Playwright Annie Baker has constructed The Flick as a series of mostly brief scenes, separated by blackouts. More intriguingly, when we take our seats, we’re facing several rows of movie seats. The projection booth is above and behind those seats. This means we are theoretically sitting behind the screen. If there were a movie playing, presumably we’d be in it.
When the principal characters – three employees of this dilapidated movie house – look at the screen, they’re looking at us, and we, of course, are looking at them.
Designer James Kronzer’s seedy set feels as real as the spilled popcorn the ushers are forever sweeping off the floor.
But The Flick isn’t just a slice of verisimilitude. It’s an examination of what we truly value, of isolation and friendship, the workplace and the class system, and, on the most basic level, the difference between right and wrong.
That’s a lot of thematic heft -- even for a play that runs more than three hours. But playwright Baker adroitly works depth into this seemingly mundane drama. And, you’re always fully engaged in the uncertain futures of “The Flick’s” three struggling, small-town employees.
In solid dramatic tradition, the action revolves around a newcomer who upsets the order of things. The play begins on Avery’s first day, as Sam -- the employee with the most seniority -- shows him the ropes.
ThaddeusMcCants portrays Avery as initially terrified as well as disgusted by the clean-up tasks the ushers perform between showings. McCants overdoes the anxiety of this character, who turns out to be practically a film savant.
Avery’s a fierce advocate of celluloid over digital.

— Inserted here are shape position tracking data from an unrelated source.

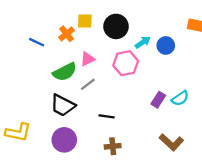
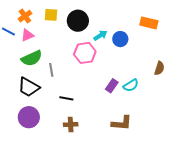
orange cross: (67, 34) -> (25, 16), moved
pink triangle: (88, 59) -> (27, 35), moved
gray line: (88, 84) -> (51, 70), turned -64
brown L-shape: (171, 142) -> (122, 123), turned -40

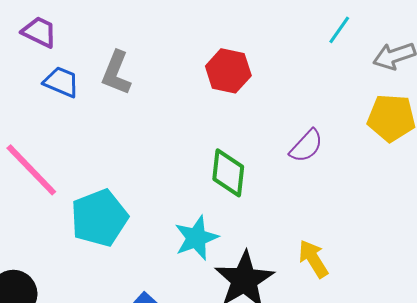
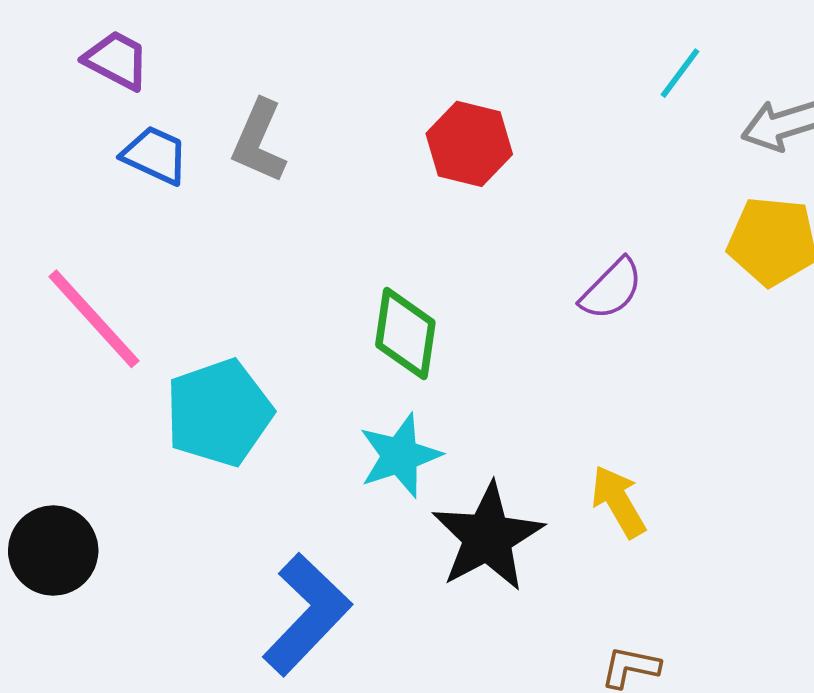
green diamond: (228, 173) -> (405, 334), moved

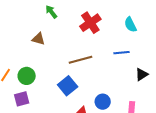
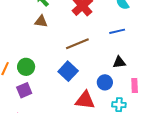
brown triangle: (38, 39) -> (41, 21), moved
black triangle: (142, 75) -> (119, 62), moved, turned 32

He’s memorized “Pulp Fiction,” and he’s adamant that there hasn’t been a great American movie since. Or so he insists to co-worker Sam, played by Evan Casey as the soul of all that is ordinary.

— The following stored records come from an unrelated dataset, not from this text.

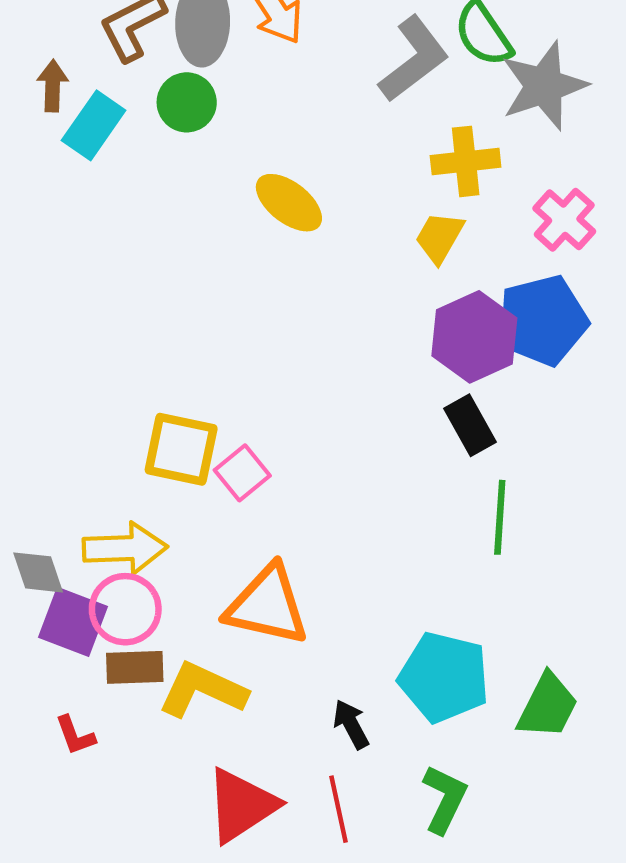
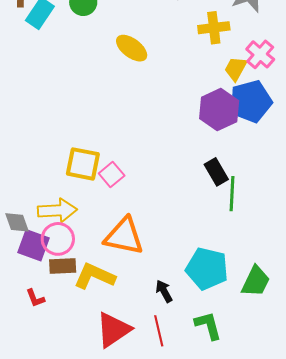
yellow trapezoid: (439, 237) -> (236, 69), moved
black rectangle: (470, 425) -> (216, 172), moved
green L-shape: (445, 799) -> (208, 326), turned -40

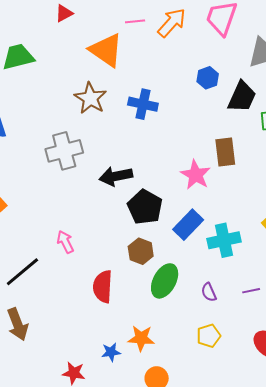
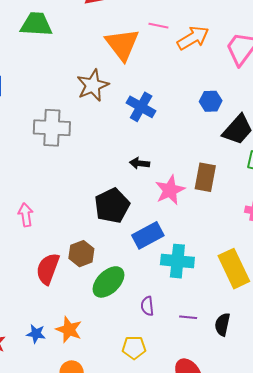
black arrow: (116, 176) -> (140, 163), moved, size x0.6
brown hexagon: (141, 251) -> (81, 254), moved

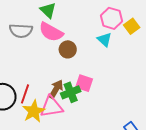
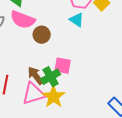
brown arrow: (56, 89) -> (36, 76), turned -60
yellow star: (34, 111) -> (54, 97), moved

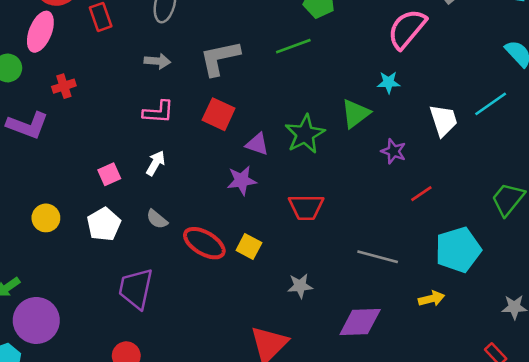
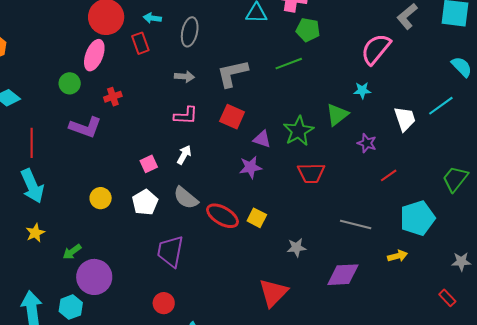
red trapezoid: (306, 207) -> (311, 173), moved
gray semicircle: (157, 219) -> (186, 198), size x1.5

Avery doesn’t quite fit in. He’s especially uncomfortable with certain financial arrangements Sam has made with the projectionist -- a green-haired, nose-pierced young woman named Rose.
Laura C. Harris’ Rose is a would-be free spirit with issues of her own. One of them, according to Avery, is that she’s not a movie fan.
Playwright Baker takes her time in The Flick -- as the pauses in Rose’s speech suggest. Everything on stage takes its time. But Baker’s script and Joe Calarco’s knowing direction never flag.
As we learn about these characters, we also learn about a society in which self-sufficiency takes on Darwinian proportions and new technology is almost always valued over old.
With amusing irony, Annie Baker conveys this in a highly theatrical play about a medium – film -- that cynics once feared would replace live theater.
Avery may believe the quality of American movies have declined in the last decade. The Flick is a recent indication that the same cannot be said of theater.
The Flick continues at Signature Theatre in Arlington, VA, through April 24.